Catégories: Inde, Droits humains, Gouvernance, Langues, Médias citoyens, Peuples indigènes, Technologie, Rising Voices
Field documentation in Goa, India (Veethika Mishra, CC-BY-SA 4.0) [1]

Collecte de données sur le terrain à Goa, en Inde. (Veethika Mishra, image sous licence CC-BY-SA 4.0)

Cet article a été initialement publié par Subhashish Panigrahi sur Yoti [2] [en] dans le cadre d'un programme de recherche sur l'identité numérique [3] [en]. Il a été modifié pour Global Voices.

Les programmes d'identité numérique [4] sont mis en avant pour leur capacité à rationaliser les démarches administratives et à améliorer l'efficacité des services publics. Cependant, en Inde et ailleurs dans le monde, ces programmes font émerger des questions sur les droits numériques et l'exclusion sociale, du fait des conséquences potentiellement énormes qu'ils peuvent générer dans la vie des personnes concernées.

L’Aadhaar [5] mis en place en Inde est un numéro d'identité unique à 12 chiffres pour l'obtention duquel les résidents doivent fournir leurs données biométriques et démographiques. Bien que la Cour suprême indienne n'ait pas encore approuvé une réforme de la Constitution qui rendrait l'Aadhar obligatoire pour tous les citoyens, divers services sociaux, de même que certaines institutions publiques et privées ont d'ores et déjà commencé à faire usage de l'Aadhar pour vérifier l'identité de leurs usagers.
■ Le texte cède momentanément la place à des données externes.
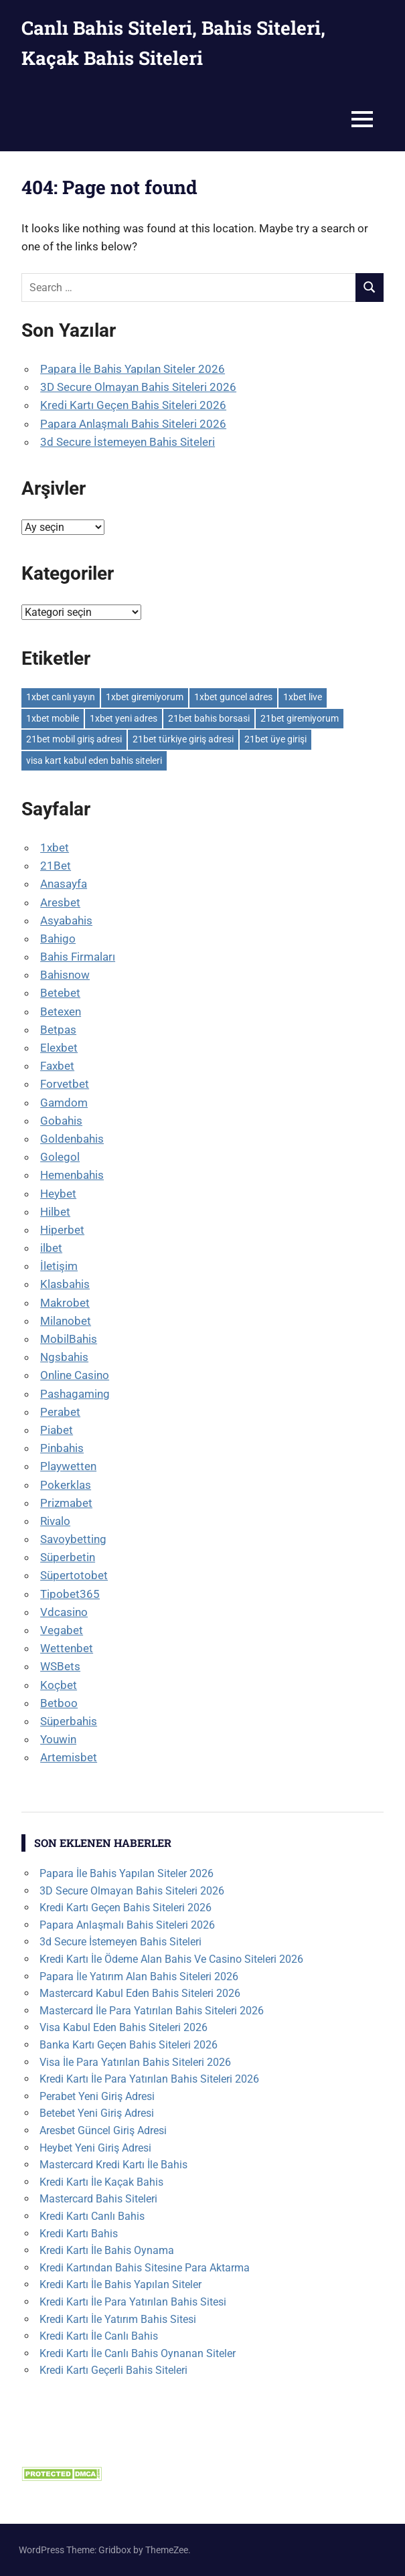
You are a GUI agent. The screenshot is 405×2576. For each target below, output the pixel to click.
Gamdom (64, 1102)
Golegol (60, 1156)
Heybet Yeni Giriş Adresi (95, 2148)
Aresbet (60, 902)
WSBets (60, 1666)
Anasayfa (63, 883)
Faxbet (57, 1065)
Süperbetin (67, 1557)
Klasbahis (65, 1284)
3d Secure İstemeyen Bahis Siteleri (127, 442)
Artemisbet (68, 1757)
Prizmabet (66, 1503)
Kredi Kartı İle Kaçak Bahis (101, 2182)
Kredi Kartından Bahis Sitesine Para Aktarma (144, 2267)
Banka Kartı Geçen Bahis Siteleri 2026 (128, 2044)
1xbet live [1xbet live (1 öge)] (302, 697)
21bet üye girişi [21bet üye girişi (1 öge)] (275, 739)
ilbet (51, 1248)
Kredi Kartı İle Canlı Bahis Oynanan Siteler (137, 2353)
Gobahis (61, 1120)
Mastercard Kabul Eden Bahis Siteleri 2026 (139, 1993)
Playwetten (68, 1466)
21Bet (55, 865)
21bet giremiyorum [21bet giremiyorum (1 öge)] (299, 718)
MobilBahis (68, 1339)
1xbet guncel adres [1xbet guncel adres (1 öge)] (233, 697)
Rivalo (55, 1521)
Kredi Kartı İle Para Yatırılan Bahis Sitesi (132, 2302)
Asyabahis (66, 920)
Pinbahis (62, 1448)
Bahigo (58, 938)
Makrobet (65, 1302)
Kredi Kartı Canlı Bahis (92, 2216)
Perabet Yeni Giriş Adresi (97, 2096)
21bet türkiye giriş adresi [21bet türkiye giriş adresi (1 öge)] (183, 739)
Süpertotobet (74, 1575)
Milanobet (65, 1320)
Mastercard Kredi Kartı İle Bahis (113, 2164)
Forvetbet (64, 1084)
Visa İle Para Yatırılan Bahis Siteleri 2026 (135, 2062)
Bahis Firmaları (77, 956)
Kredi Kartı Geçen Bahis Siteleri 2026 (133, 405)
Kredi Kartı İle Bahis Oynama (106, 2250)
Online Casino (74, 1375)
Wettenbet (66, 1648)
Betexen (60, 1011)
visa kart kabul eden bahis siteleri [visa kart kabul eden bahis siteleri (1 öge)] (94, 760)
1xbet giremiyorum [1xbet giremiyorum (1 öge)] (144, 697)
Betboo (59, 1703)
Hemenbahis (72, 1175)
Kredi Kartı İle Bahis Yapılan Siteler (120, 2284)
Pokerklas (65, 1485)
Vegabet (61, 1630)
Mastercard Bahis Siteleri (98, 2198)
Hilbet (55, 1211)
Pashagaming (75, 1393)
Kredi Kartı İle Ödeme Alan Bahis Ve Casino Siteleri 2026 (171, 1959)
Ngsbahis (64, 1357)
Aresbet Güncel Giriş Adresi (103, 2130)
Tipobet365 (70, 1594)
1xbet (54, 847)
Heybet (58, 1193)
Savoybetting (73, 1539)
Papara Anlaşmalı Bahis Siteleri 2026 (133, 423)
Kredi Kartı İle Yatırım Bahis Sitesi (117, 2319)
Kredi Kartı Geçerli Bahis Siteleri (113, 2370)
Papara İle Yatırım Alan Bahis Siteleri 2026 (138, 1976)
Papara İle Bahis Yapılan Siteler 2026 (132, 369)
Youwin (58, 1739)
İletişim (59, 1266)
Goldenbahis (72, 1138)
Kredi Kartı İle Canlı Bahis (98, 2336)
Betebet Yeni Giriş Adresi (96, 2113)
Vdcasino (64, 1612)
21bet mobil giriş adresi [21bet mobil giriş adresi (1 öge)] (74, 739)
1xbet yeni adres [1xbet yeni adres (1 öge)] (123, 718)
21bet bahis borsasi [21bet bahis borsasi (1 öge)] (209, 718)
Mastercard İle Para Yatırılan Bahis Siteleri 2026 (151, 2010)
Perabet (60, 1412)
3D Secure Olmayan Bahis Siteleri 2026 (138, 387)
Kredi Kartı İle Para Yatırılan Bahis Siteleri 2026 (149, 2079)
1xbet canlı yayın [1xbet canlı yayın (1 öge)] (60, 697)
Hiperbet (62, 1229)
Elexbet (59, 1047)
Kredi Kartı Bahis (78, 2233)
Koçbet (58, 1685)
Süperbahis (68, 1721)
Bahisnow (65, 974)
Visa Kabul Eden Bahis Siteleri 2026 (123, 2027)
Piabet (56, 1430)
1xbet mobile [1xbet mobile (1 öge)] (52, 718)
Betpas (58, 1029)
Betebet (60, 992)
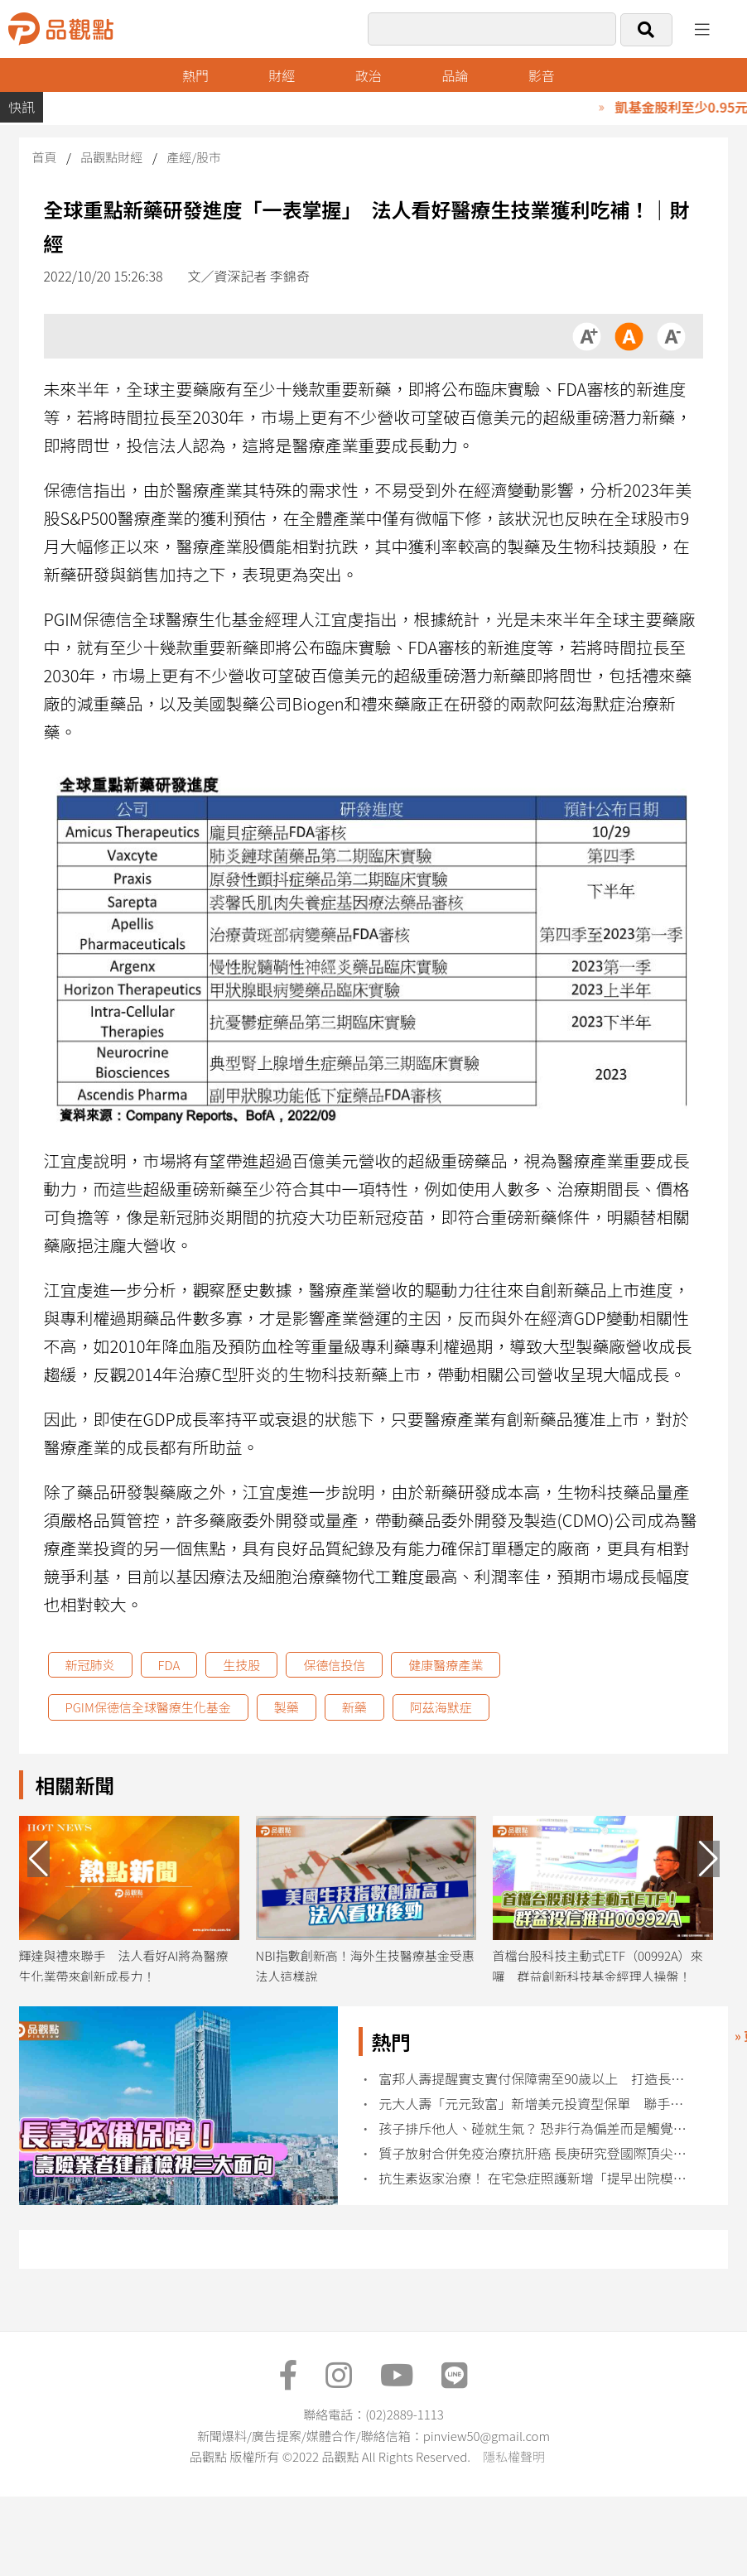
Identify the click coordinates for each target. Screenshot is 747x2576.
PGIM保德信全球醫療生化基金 (148, 1707)
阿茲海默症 (441, 1707)
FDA (169, 1664)
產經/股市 (193, 157)
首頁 (44, 157)
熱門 (195, 75)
De potentielles atteintes aux droits humains ont été relevées, notamment vis-à-vis de la protection de la vie privée et de la sécurité des données [6] [en], et ce type d'identification a également été accusé d'être un instrument de surveillance massive [7] [en]. Les gens ordinaires sont confrontés à un grave déni de leurs droits : des enfants se sont par exemple vu refuser l'accès à un déjeuner gratuit [8] [en] à l'école s'ils n'étaient pas en mesure de présenter leur Aadhar.

Comment le citoyen lambda accède-t-il aux informations vitales fournies par le gouvernement indien? Que se passe-t-il si cette personne est soit locutrice monolingue d'une langue locale autre que la langue officielle de sa région, illettrée, déficiente visuelle, ou en position d'oppression systémique selon d'autres critères?
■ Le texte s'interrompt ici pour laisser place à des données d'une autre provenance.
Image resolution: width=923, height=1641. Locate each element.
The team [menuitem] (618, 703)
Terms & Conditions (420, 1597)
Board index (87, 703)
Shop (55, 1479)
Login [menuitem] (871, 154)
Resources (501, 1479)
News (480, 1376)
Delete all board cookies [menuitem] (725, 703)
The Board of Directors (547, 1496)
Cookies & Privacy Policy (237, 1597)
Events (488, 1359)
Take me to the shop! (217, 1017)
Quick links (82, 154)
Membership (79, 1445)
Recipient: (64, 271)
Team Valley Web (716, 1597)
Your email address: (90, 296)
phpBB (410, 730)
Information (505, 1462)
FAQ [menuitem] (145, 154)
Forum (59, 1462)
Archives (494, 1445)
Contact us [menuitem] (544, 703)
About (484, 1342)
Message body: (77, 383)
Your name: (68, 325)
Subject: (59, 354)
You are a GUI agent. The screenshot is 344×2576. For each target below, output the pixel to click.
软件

En vue de mener un travail de recherche sur l'accès à l'information publique en Inde à travers le prisme de l'exclusion sociale, des droits  des populations autochtones, des droits linguistiques, du handicap et des obstacles techniques, Subhashish Panigrahi a mené une série d'entretiens auprès de communautés marginalisées et d'autre parties prenantes (linguistes, activistes et experts techniques) fortement impliquées dans les discours sur l'identité numérique.

La diversité linguistique de l'Inde

Avec 705 groupes autochtones (environ 104 millions de personnes, soit 8,6% de la population selon le recensement de 2011) occupant 22% du territoire, l'Inde est le pays du monde qui compte le plus grand nombre [9] [en] de peuples autochtones. Ces communautés pratiquent plus de 419 langues différentes, dont la plupart existent seulement à l'oral. Par ailleurs, seules 22 des 780 langues parlées en Inde sont reconnues officiellement par la Constitution, ce qui leur permet d'être utilisées dans l'administration. Même si certains des locuteurs de ces 419 langues autochtones sont polyglottes, c'est loin d'être le cas de tous. Le site officiel de l'Aadhar (uidai.gov.in [10]) a été partiellement traduit dans 12 des 22 langues officielles, mais à ce jour il n'est accessible dans aucune langue autochtone.

L'article 2 de la Déclaration universelle des droits de l'homme…reconnaît à toute personne le droit fondamental d'accéder à l'information dans sa langue.

L'article 2 de la Déclaration des droits de l'homme [11], un document de 1948 rédigé par des représentants issus de cultures législatives diverses, reconnaît à toute personne le droit fondamental d'accéder à l'information dans sa langue.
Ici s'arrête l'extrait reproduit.